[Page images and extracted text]
+++++

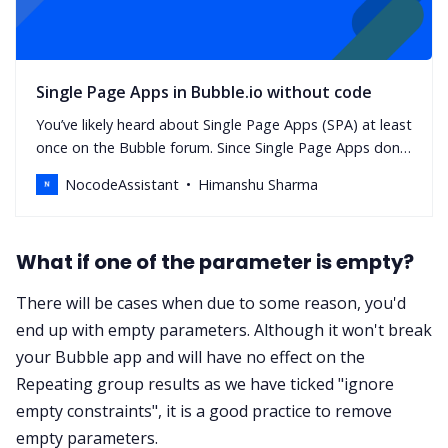
Single Page Apps in Bubble.io without code
You’ve likely heard about Single Page Apps (SPA) at least
once on the Bubble forum. Since Single Page Apps don’t
navigate users to other pages, it’s important to figure
NocodeAssistant
Himanshu Sharma
out how you’ll handle content visibility.
What if one of the parameter is empty?
There will be cases when due to some reason, you'd
end up with empty parameters. Although it won't break
your Bubble app and will have no effect on the
Repeating group results as we have ticked "ignore
empty constraints", it is a good practice to remove
empty parameters.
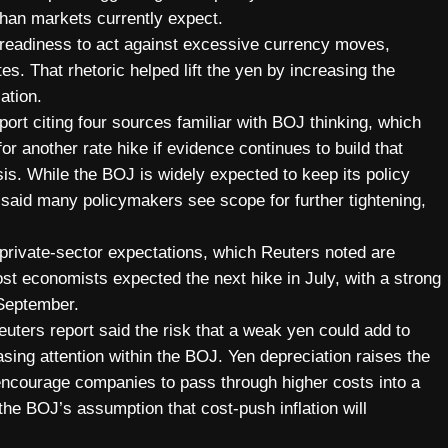
than markets currently expect.
s readiness to act against excessive currency moves,
ates. That rhetoric helped lift the yen by increasing the
ation.
t citing four sources familiar with BOJ thinking, which
r another rate hike if evidence continues to build that
sis. While the BOJ is widely expected to keep its policy
 said many policymakers see scope for further tightening,
 private-sector expectations, which Reuters noted are
st economists expected the next hike in July, with a strong
 September.
Reuters report said the risk that a weak yen could add to
asing attention within the BOJ. Yen depreciation raises the
 encourage companies to pass through higher costs into a
the BOJ’s assumption that cost-push inflation will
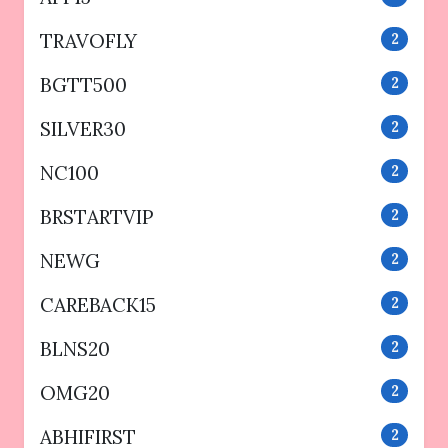
TRAVOFLY
2
BGTT500
2
SILVER30
2
NC100
2
BRSTARTVIP
2
NEWG
2
CAREBACK15
2
BLNS20
2
OMG20
2
ABHIFIRST
2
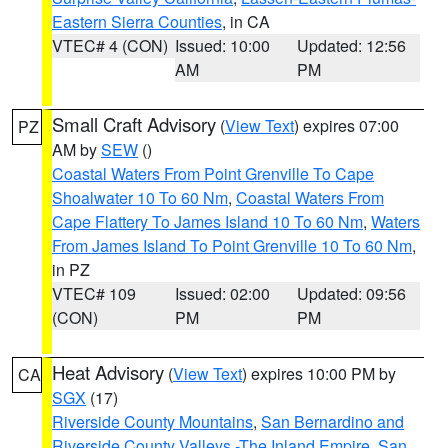
Eastern Sierra Counties
, in CA
VTEC# 4 (CON)
Issued: 10:00
Updated: 12:56
AM
PM
Small Craft Advisory
(
View Text
) expires 07:00
PZ
AM by
SEW
()
Coastal Waters From Point Grenville To Cape
Shoalwater 10 To 60 Nm
,
Coastal Waters From
Cape Flattery To James Island 10 To 60 Nm
,
Waters
From James Island To Point Grenville 10 To 60 Nm
,
in PZ
VTEC# 109
Issued: 02:00
Updated: 09:56
(CON)
PM
PM
Heat Advisory
(
View Text
) expires 10:00 PM by
CA
SGX
(17)
Riverside County Mountains
,
San Bernardino and
Riverside County Valleys -The Inland Empire
,
San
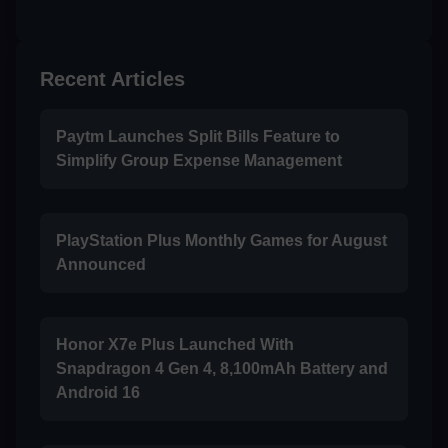
Recent Articles
Paytm Launches Split Bills Feature to
Simplify Group Expense Management
PlayStation Plus Monthly Games for August
Announced
Honor X7e Plus Launched With
Snapdragon 4 Gen 4, 8,100mAh Battery and
Android 16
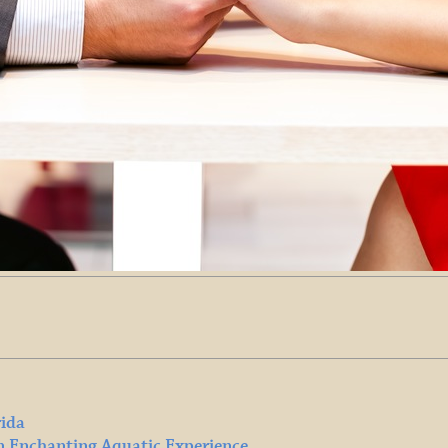
rida
n Enchanting Aquatic Experience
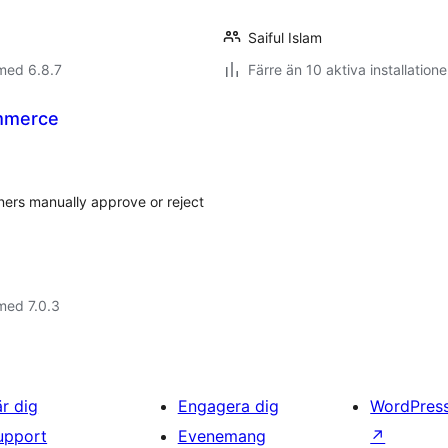
Saiful Islam
med 6.8.7
Färre än 10 aktiva installatione
mmerce
ers manually approve or reject
med 7.0.3
är dig
Engagera dig
WordPres
upport
Evenemang
↗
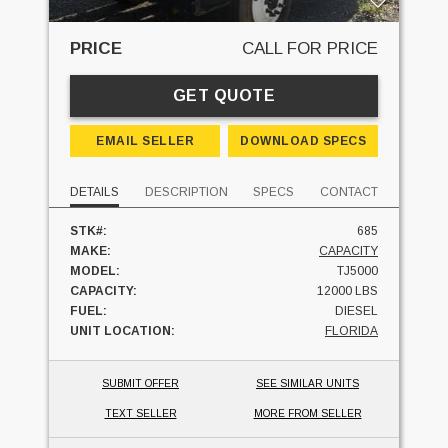
PRICE
CALL FOR PRICE
GET QUOTE
EMAIL SELLER
DOWNLOAD SPECS
DETAILS
DESCRIPTION
SPECS
CONTACT
STK#:
685
MAKE:
CAPACITY
MODEL:
TJ5000
CAPACITY:
12000 LBS
FUEL:
DIESEL
UNIT LOCATION:
FLORIDA
SUBMIT OFFER
SEE SIMILAR UNITS
TEXT SELLER
MORE FROM SELLER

+++++

== Work to be completed ==
Leaving out each picture, repeat exactly the lines above from the one that contains "You’ve likely heard" through the one that contains "r another rate".

== Exercise result ==
You’ve likely heard about Single Page Apps (SPA) at least
once on the Bubble forum. Since Single Page Apps don’t
navigate users to other pages, it’s important to figure
NocodeAssistant
Himanshu Sharma
out how you’ll handle content visibility.
What if one of the parameter is empty?
There will be cases when due to some reason, you'd
end up with empty parameters. Although it won't break
your Bubble app and will have no effect on the
Repeating group results as we have ticked "ignore
empty constraints", it is a good practice to remove
empty parameters.
than markets currently expect.
s readiness to act against excessive currency moves,
ates. That rhetoric helped lift the yen by increasing the
ation.
t citing four sources familiar with BOJ thinking, which
r another rate hike if evidence continues to build that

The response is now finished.